== Input data ==
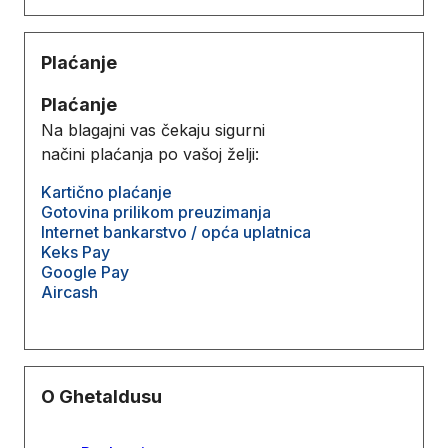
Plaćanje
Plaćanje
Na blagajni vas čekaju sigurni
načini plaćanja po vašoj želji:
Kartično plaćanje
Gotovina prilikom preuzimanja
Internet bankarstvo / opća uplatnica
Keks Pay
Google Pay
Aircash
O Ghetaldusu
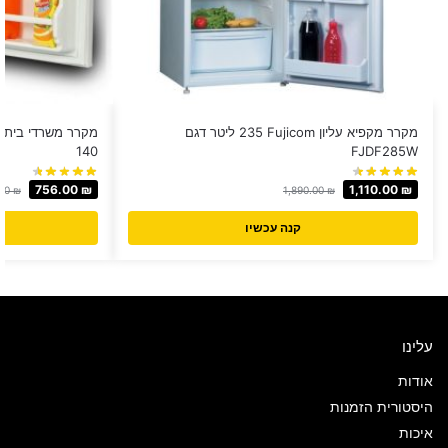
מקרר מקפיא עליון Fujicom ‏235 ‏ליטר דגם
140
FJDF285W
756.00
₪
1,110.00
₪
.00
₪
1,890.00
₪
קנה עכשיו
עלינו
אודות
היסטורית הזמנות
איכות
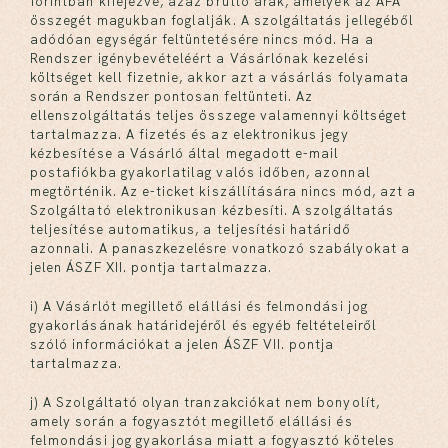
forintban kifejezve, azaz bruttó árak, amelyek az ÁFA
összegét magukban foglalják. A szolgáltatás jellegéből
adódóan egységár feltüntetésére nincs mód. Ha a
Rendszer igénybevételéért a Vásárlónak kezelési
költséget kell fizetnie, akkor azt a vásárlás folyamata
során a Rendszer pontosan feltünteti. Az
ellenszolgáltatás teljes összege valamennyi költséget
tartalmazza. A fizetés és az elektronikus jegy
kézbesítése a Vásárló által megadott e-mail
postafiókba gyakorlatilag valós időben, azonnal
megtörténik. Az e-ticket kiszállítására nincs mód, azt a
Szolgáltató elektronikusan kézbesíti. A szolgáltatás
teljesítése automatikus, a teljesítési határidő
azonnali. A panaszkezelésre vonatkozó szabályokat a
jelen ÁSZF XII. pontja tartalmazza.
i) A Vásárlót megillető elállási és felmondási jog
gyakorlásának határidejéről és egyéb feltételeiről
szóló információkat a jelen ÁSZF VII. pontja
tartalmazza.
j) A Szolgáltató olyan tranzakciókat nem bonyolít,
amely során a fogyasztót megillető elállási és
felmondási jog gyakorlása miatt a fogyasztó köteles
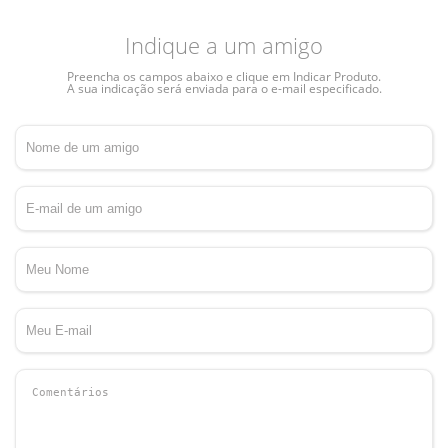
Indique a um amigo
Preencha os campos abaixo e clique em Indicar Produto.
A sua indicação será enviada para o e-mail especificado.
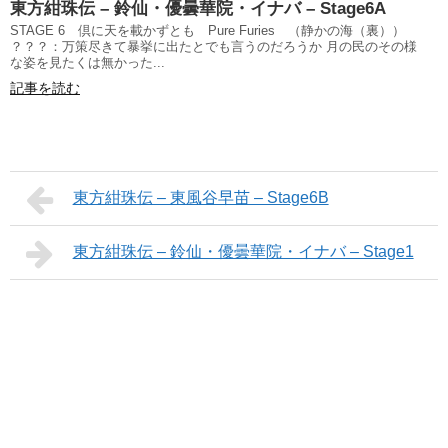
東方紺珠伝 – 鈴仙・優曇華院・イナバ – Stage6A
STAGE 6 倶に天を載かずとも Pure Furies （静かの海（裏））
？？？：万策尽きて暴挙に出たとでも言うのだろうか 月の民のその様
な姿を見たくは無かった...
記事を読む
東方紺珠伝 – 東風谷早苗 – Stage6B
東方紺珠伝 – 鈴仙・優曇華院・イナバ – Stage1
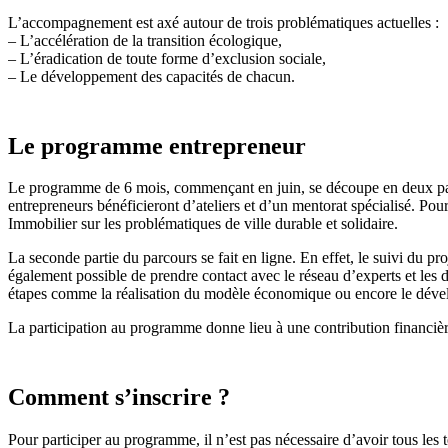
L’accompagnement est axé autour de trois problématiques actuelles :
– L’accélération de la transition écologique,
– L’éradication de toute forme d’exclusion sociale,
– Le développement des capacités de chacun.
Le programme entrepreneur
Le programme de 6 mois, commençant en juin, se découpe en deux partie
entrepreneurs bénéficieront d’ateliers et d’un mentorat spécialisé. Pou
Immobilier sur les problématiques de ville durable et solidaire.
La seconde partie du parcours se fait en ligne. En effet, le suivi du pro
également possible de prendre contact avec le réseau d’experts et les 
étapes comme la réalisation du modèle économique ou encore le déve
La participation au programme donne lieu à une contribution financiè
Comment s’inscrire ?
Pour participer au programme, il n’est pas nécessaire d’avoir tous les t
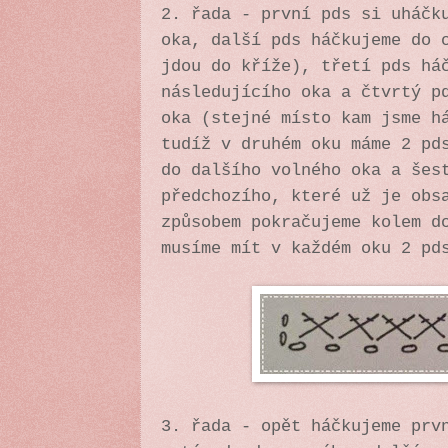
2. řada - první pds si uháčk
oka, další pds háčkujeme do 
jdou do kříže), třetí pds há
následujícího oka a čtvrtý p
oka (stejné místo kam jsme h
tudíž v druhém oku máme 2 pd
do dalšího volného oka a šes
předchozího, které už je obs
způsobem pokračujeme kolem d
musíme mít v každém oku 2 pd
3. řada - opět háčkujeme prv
===
## Aim of the exercise
Repeat the listing exactly, minus its pictures.

## Response area
Plaćanje
Plaćanje
Na blagajni vas čekaju sigurni
načini plaćanja po vašoj želji:
Kartično plaćanje
Gotovina prilikom preuzimanja
Internet bankarstvo / opća uplatnica
Keks Pay
Google Pay
Aircash
O Ghetaldusu
מקרר מקפיא עליון Fujicom ‏235 ‏ליטר דגם
140
FJDF285W
756.00
₪
1,110.00
₪
.00
₪
1,890.00
₪
קנה עכשיו
עלינו
אודות
היסטורית הזמנות
איכות
forintban kifejezve, azaz bruttó árak, amelyek az ÁFA
összegét magukban foglalják. A szolgáltatás jellegéből
adódóan egységár feltüntetésére nincs mód. Ha a
Rendszer igénybevételéért a Vásárlónak kezelési
költséget kell fizetnie, akkor azt a vásárlás folyamata
során a Rendszer pontosan feltünteti. Az
ellenszolgáltatás teljes összege valamennyi költséget
tartalmazza. A fizetés és az elektronikus jegy
kézbesítése a Vásárló által megadott e-mail
postafiókba gyakorlatilag valós időben, azonnal
megtörténik. Az e-ticket kiszállítására nincs mód, azt a
Szolgáltató elektronikusan kézbesíti. A szolgáltatás
teljesítése automatikus, a teljesítési határidő
azonnali. A panaszkezelésre vonatkozó szabályokat a
jelen ÁSZF XII. pontja tartalmazza.
i) A Vásárlót megillető elállási és felmondási jog
gyakorlásának határidejéről és egyéb feltételeiről
szóló információkat a jelen ÁSZF VII. pontja
tartalmazza.
j) A Szolgáltató olyan tranzakciókat nem bonyolít,
amely során a fogyasztót megillető elállási és
felmondási jog gyakorlása miatt a fogyasztó köteles
Indique a um amigo
Preencha os campos abaixo e clique em Indicar Produto.
A sua indicação será enviada para o e-mail especificado.
東方紺珠伝 – 鈴仙・優曇華院・イナバ – Stage6A
STAGE 6 倶に天を載かずとも Pure Furies （静かの海（裏））
？？？：万策尽きて暴挙に出たとでも言うのだろうか 月の民のその様
な姿を見たくは無かった...
記事を読む
東方紺珠伝 – 東風谷早苗 – Stage6B
東方紺珠伝 – 鈴仙・優曇華院・イナバ – Stage1
L’accompagnement est axé autour de trois problématiques actuelles :
– L’accélération de la transition écologique,
– L’éradication de toute forme d’exclusion sociale,
– Le développement des capacités de chacun.
Le programme entrepreneur
Le programme de 6 mois, commençant en juin, se découpe en deux partie
entrepreneurs bénéficieront d’ateliers et d’un mentorat spécialisé. Pou
Immobilier sur les problématiques de ville durable et solidaire.
La seconde partie du parcours se fait en ligne. En effet, le suivi du pro
également possible de prendre contact avec le réseau d’experts et les 
étapes comme la réalisation du modèle économique ou encore le déve
La participation au programme donne lieu à une contribution financiè
Comment s’inscrire ?
Pour participer au programme, il n’est pas nécessaire d’avoir tous les t
2. řada - první pds si uháčk
oka, další pds háčkujeme do 
jdou do kříže), třetí pds há
následujícího oka a čtvrtý p
oka (stejné místo kam jsme h
tudíž v druhém oku máme 2 pd
do dalšího volného oka a šes
předchozího, které už je obs
způsobem pokračujeme kolem d
musíme mít v každém oku 2 pd
3. řada - opět háčkujeme prv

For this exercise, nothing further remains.